Seberapa Pentingkah Undang-Undang Hak Sipil tahun 1964?

2 Juli 1964 bukan hanya hari yang buruk di Gedung Putih. Itu juga hari tinta hitam. Tinta itu mengisi 75 pena yang digunakan Presiden Lyndon Johnson untuk menandatangani Undang-Undang Hak Sipil tahun 1964 — boleh dibilang bagian terpenting dari undang-undang hak-hak sipil dalam sejarah AS, karena melarang segregasi rasial dan diskriminasi pekerjaan. Menandatangani RUU menjadi undang-undang membutuhkan 75 pena karena Johnson memberikannya sebagai suvenir untuk menandai peristiwa bersejarah itu.

Yang menerima adalah anggota kerumunan yang mengelilingi Johnson pada penandatanganan, termasuk senator AS dan pemimpin hak-hak sipil seperti Dr. Martin Luther King, Jr. Setelah menyerahkan salah satu pena pertama, Dr. King mengatakan itu segera menjadi salah satu pena pertama. hartanya yang paling berharga, menambahkan bahwa dia “seharusnya benar-benar punya banyak.”

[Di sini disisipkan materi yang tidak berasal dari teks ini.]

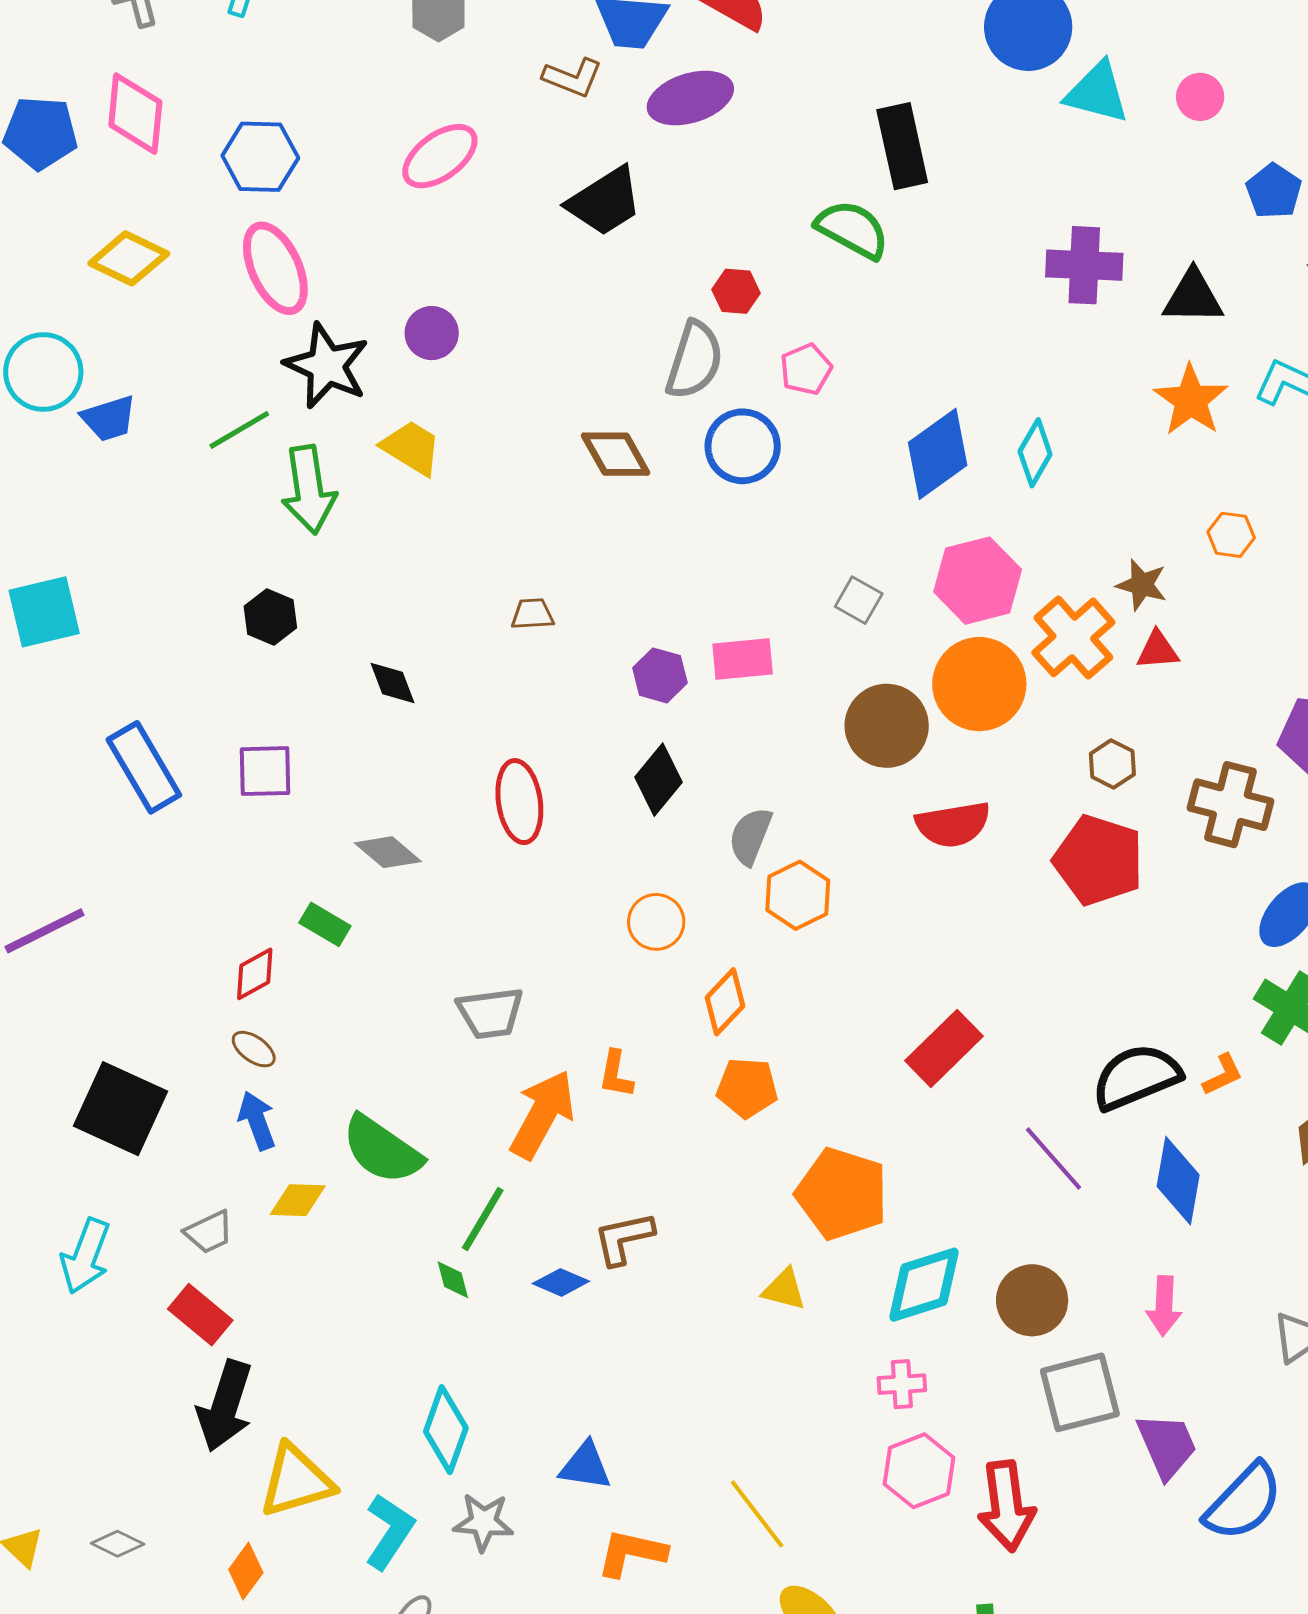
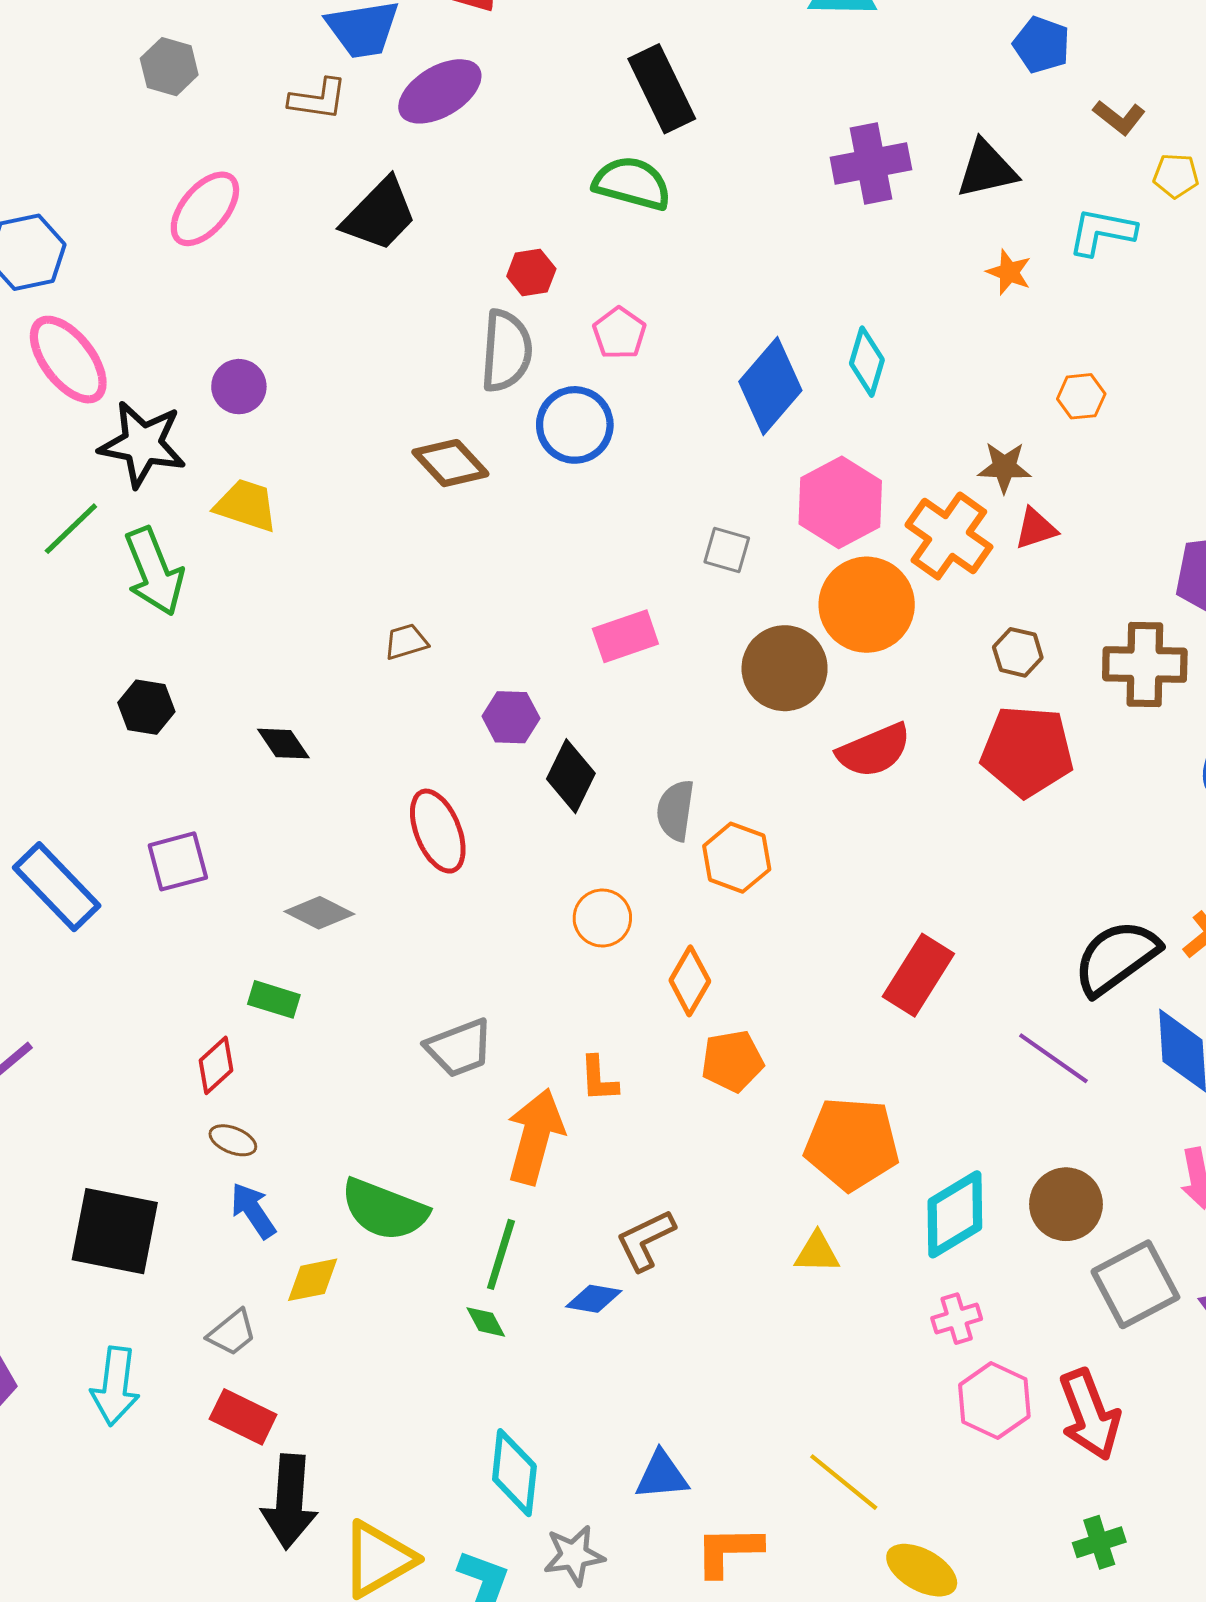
orange star: (1191, 400) -> (1009, 272), size x0.6
purple hexagon: (660, 675) -> (511, 717), moved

Senator Hubert Humphrey dan Everett McKinley Dirksen, masing-masing pemimpin Senat Demokrat dan Republik, mendapat pena pertama untuk upaya mereka dalam menggembalakan RUU melalui kamar mereka. Tidak mau dibayangi, Jaksa Agung Robert Kennedy mengambil enam pena, seolah-olah untuk diberikan kepada pejabat Departemen Kehakiman yang membantu meloloskan tindakan tersebut. Sementara hari itu penting, tanda tangan Johnson diredam, hanya berbunyi: “Lyndon B. Johnson. disetujui 2 Juli 1964, Washington, DC”

Undang-Undang Hak Sipil tahun 1964:
Senat akhirnya meloloskan undang-undang tersebut setelah filibuster terpanjang dalam sejarahnya, berlangsung selama 54 hari.
Lebih dari 80 persen Partai Republik di Senat dan DPR memilih RUU tersebut, dibandingkan dengan sekitar 60 persen Demokrat.
Satu-satunya pertemuan antara ikon hak-hak sipil Martin Luther King Jr. dan Malcolm X berlangsung selama debat tentang RUU tersebut.